In aggregate that is $624 billion in additional costs between 2012-2030 for the motor fuels sector – 85 percent of which would be passed on to the consumer.
With gasoline prices at record highs, those higher costs may not sit well with consumers, business owners or voters.
“There is no good time to take up a bill like this just because of what it does – increase prices - regardless of what energy costs are currently,” says Bill Holbrook of the NPRA, one of a number of industry groups opposed to the bill.
Supporters say such price increase projections are dwarfed by recent price spikes, which are themselves an argument for reducing demand and dependence on foreign oil.
“If you are looking for the long-term solution to the problem of foreign oil dependence and raising gas process, this bill is precisely the answer,” says Tony Kreindler of the Environmental Defense Fund.
He points to an MIT analysis of Warner-Lieberman which concluded the US would spend $20 billion less on oil imports by 2020 and $81 billion less by 2030.
“To make the argument that climate policy is going to increase the pain at the pump is disingenuous – it’s scare tactics, plain and simple – we have seen the same thing with every major environmental initiative,”
Given the complexity of the climate legislation and White House opposition, few expect the Warner-Lieberman bill --or a broadly similar House version -- to pass in the current Congress.
All three presidential candidates support some form of cap-and-trade scheme, the centerpiece of the current bill, but most observers expect final adoption of climate legislation will have to await a new president, unless some dramatic evidence of global warming jolts Washington into acting sooner.
Still, this week’s debate will provide the American public – and investors - with a critical glimpse of the brave new energy future, in which carbon emissions will start being squeezed from the economy.
The legislation will have broad economic impacts, but also significant, and uneven, effects on particular industries and parts of the country, which has already sparked discontent.
Refiners, for instance, complain they are unfairly discriminated against compared to utilities.
Another controversy is how to allocate emissions permits.

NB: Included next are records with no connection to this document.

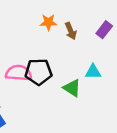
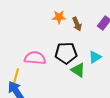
black pentagon: (39, 72) -> (66, 53), moved
cyan triangle: (93, 72) -> (95, 57), turned -32

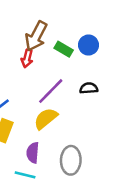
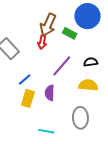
blue circle: (88, 45) -> (88, 16), moved, size x1.6
yellow semicircle: (46, 119) -> (88, 85), moved, turned 48
purple semicircle: (33, 153) -> (50, 93), moved

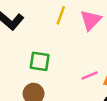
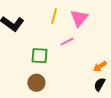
pink line: (90, 75) -> (67, 42), moved

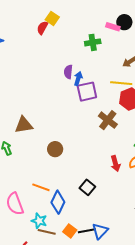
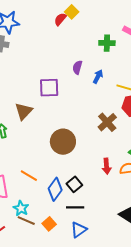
blue arrow: (78, 79) -> (98, 77), moved
purple square: (87, 92) -> (49, 88), moved
brown triangle: (24, 125) -> (24, 111), turned -48
brown circle: (55, 149) -> (63, 142), moved, size x1.6
blue diamond: (58, 202) -> (55, 189), moved
black line: (87, 231) -> (75, 207), moved

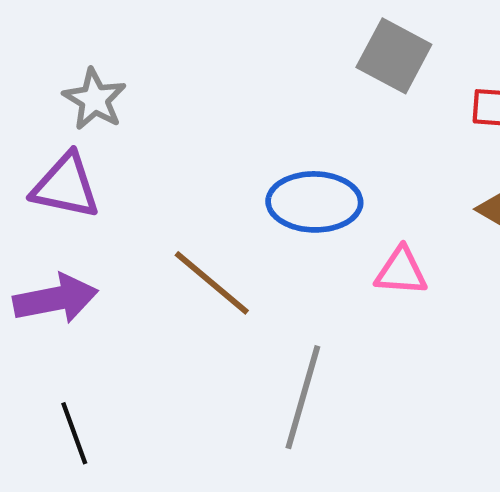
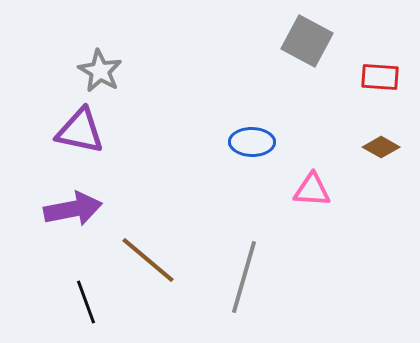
blue ellipse: (314, 202) -> (252, 142), size x0.7
brown line: (212, 283) -> (148, 260), moved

Currently, roughly half will be provided to regulated industries free, half will be auctioned.
The billions raised through the annual auctions called for in the legislation will be distributed to dozens of industries as transitional aid. Utilities, for instance, are slated to receive $307 billion through 2050. Oil and gas refiners are earmarked $54 billion.
Sen. Barbara Boxer recently amended the Warner-Lieberman bill to lower adjustment costs to business, while providing nearly $1.7 trillion in tax relief to consumers to cope with higher energy prices and promote energy efficiency.

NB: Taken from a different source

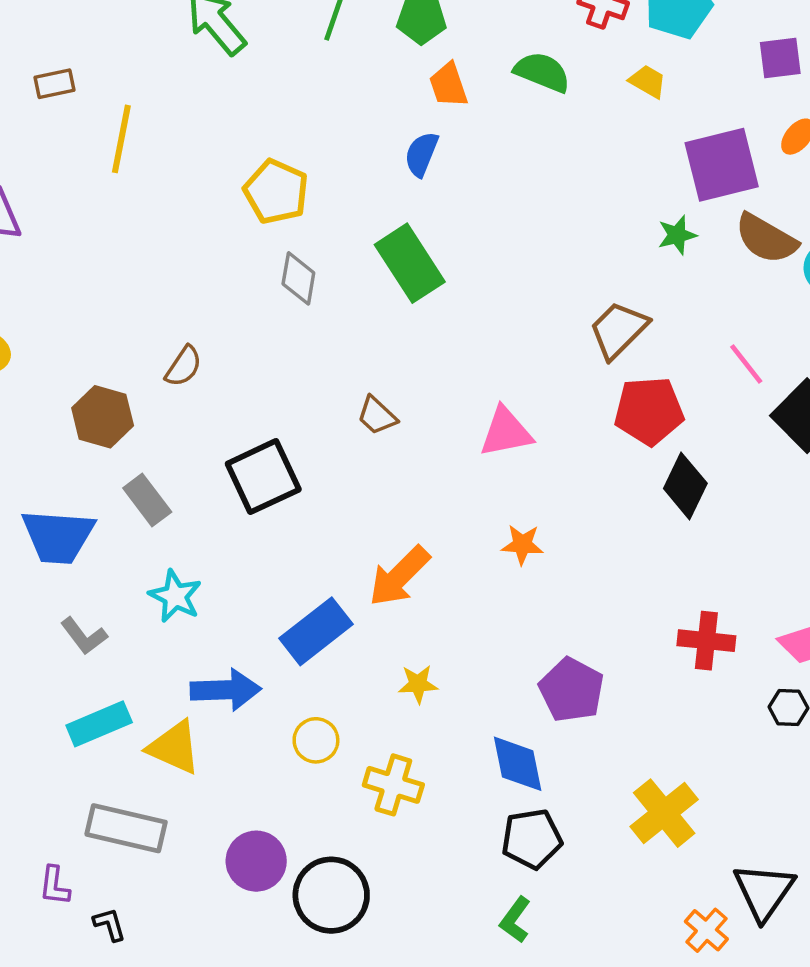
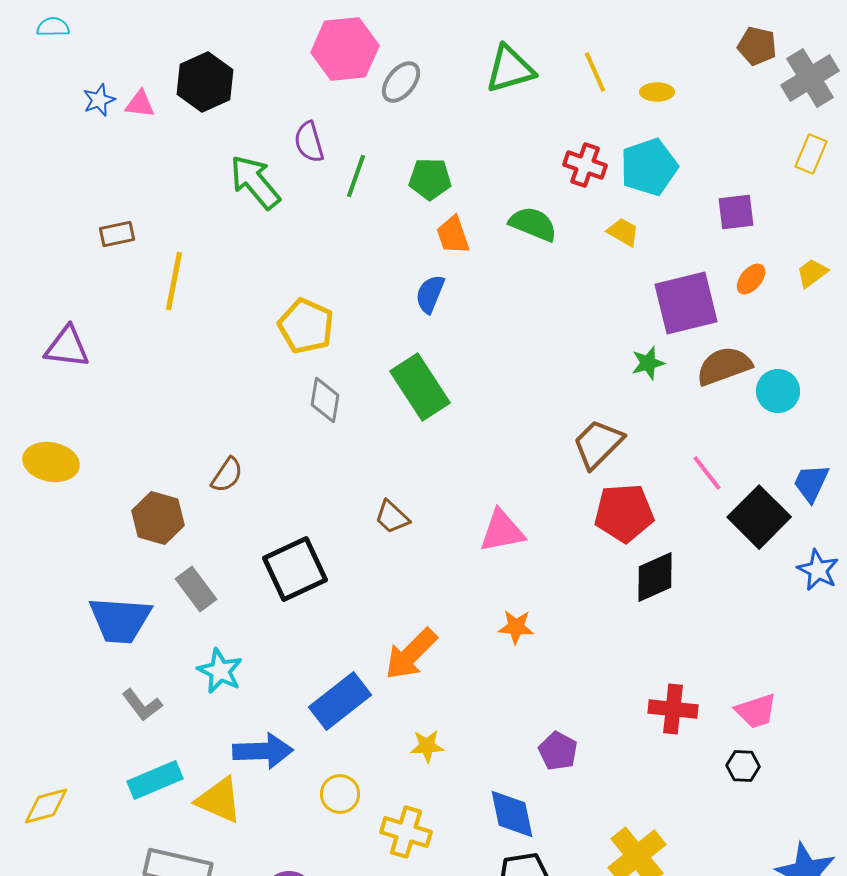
brown semicircle: (766, 239) -> (724, 366), turned 130
black diamond: (685, 486) -> (655, 577), turned 40
purple pentagon: (572, 690) -> (558, 751), size x0.7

“In our view she is trying to strike a balance between environmental integrity and yet building in lots of safeguards for industry and the economy,” Manik Roy, Pew Center for Global Climate Change. “This does feel like a step in the right direction.”
It is also just one step in a complicated dance that involves more than the U.S. Climate policy is not just a national problem, it is inherently global as well.
For supporters and opponents alike, a key issue is how aggressively to reduce emissions and whether to proceed before other major polluters, such as China and India, are also on-board.
“A ton of carbon emitted in Cincinnati or Columbus is the same ton of carbon emitted in Moscow or Beijing or wherever,” says Holbrook.